- Directed by: Leslie Small;
- Written by: Sean Dwyer; Greg Cope White;
- Produced by: Julie Crank Di Cataldo; Sean Dwyer; Elizabeth Cullen;
- Starring: Romany Malco; Sonequa Martin-Green; Deon Cole; Amarr M. Wooten; La La Anthony; Alysia Livingston; Andrea-Marie Alphonse; Selena-Marie Alphonse; Roscoe Orman; Malika Samuel; Deysha Nelson; Tamala Jones; Darlene Love;
- Cinematography: Keith L. Smith
- Edited by: Jamie Conklin
- Music by: Kathryn Bostic
- Production company: Poke Prod Production;
- Distributed by: Netflix
- Release date: November 28, 2019;
- Running time: 94 minutes
- Country: United States
- Language: English

= Holiday Rush =

2019 American Christmas comedy film

Holiday Rush is a 2019 Christmas romantic comedy-drama film directed by Leslie Small and written by Sean Dwyer and Greg Cope White.

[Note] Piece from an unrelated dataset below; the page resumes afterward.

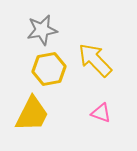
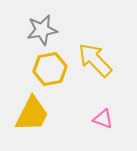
yellow hexagon: moved 1 px right
pink triangle: moved 2 px right, 6 px down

Popular radio DJ "Rush" Williams is forced to move in with his aunt, bringing his four spoiled children, while he and his producer Roxy work on a plan to get back on air.

It was released on November 28, 2019.

==Plot==

Widowed hip-hop radio DJ Rashon "Rush" Williams has the top morning radio program on WMLE in Pittsburgh. Right after Thanksgiving, his producer Roxy reminds him to stick to the approved list of Christmas songs, as they are planning on proposing to become part owners of the station. However, Malcolm breaks it to them that CamCom, a national conglomerate, has bought the station.

Corporate VP Joss comes down to the radio station, announcing that not only are they going national, but Rush is being replaced with a female, pop DJ to match their new format. After confronting Malcolm, who informs them their next show will be their last. Rush laments outside with Roxy, who insists it will all work out somehow.

Rush goes home to his four children and Aunt Jo, where his eldest Jamal has been waiting to open Harvard's response to his application. His son and siblings rejoice over his acceptance. Rush confides in Jo that he has just been laid off and confesses he has no savings, as the kids have become accustomed to a privileged life.

Rush ends his last show on a sour note, so comes home to four sour pusses. His kids do nothing to raise his spirits, and he warns drastic changes are coming. Roxy suggests they buy WBQL, an old radio station where they used to work, as it has been off the air for some weeks, and has a 401K she can cash in. Aunt Jo hands over 45,000 in cash on the spot.

Forced to downsize, Rush sells the house to put in his part, and they move back into Aunt Jo's house, where they lived before he became successful and wealthy. Joss puts pressure on Malcolm to ensure advertisers to not buy advertising time from Rush and Roxy. Janella, one of the few who stayed on after WMLE's downsizing, criticises him for going along with the CamCom vice-president's orders.

Aunt Jo quickly tasks the kids with their part when meals are finished. Rush insists they pick a modest tree as a family. Roxy helps him get out the old decorations. In the boxes, they find a video of the kids' mom Paula, carrying a sleeping Jamal and pregnant with Mya. Jamal leaves in tears, but the girls join Rush and Jo to watch.

When advertisers pull out from WMLE's pressure, Rush suggests they place billboards announcing they will be commercial-free over Christmas, to fake it until they make it. At first praising Malcolm for successfully blocking advertising to WBQL, the CamCom goes through the roof upon seeing the billboard opposite WMLE. Janella quits on the spot.

The evening before Rush and Roxy are back on the air, over a romantic dinner they kiss and confess their mutual feelings. Returning to Jo's, they announce their relationship, which Mya and twins Evie and Gabby love. But Jamal, already angry about the hard changes and believing he will not be able to go to Harvard anymore, stomps off.

The next day, Jamal runs away from home. Rush finds him at his deceased mother's favorite location in a nearby park. Jamal expresses his discomfort living in their old house without his mother, as they moved out shortly after her passing. But, he comes to accept the new situation and his father's new relationship. Rush pledges to find a way to cover Harvard's tuition.

Rush finally manages to sell their large, expensive house by lowering the price, and Marshall from WMLE quits his job and invests in WBQL, enabling them to broadcast during the Christmas season and beyond.

==Release==
Holiday Rush was released on November 28, 2019.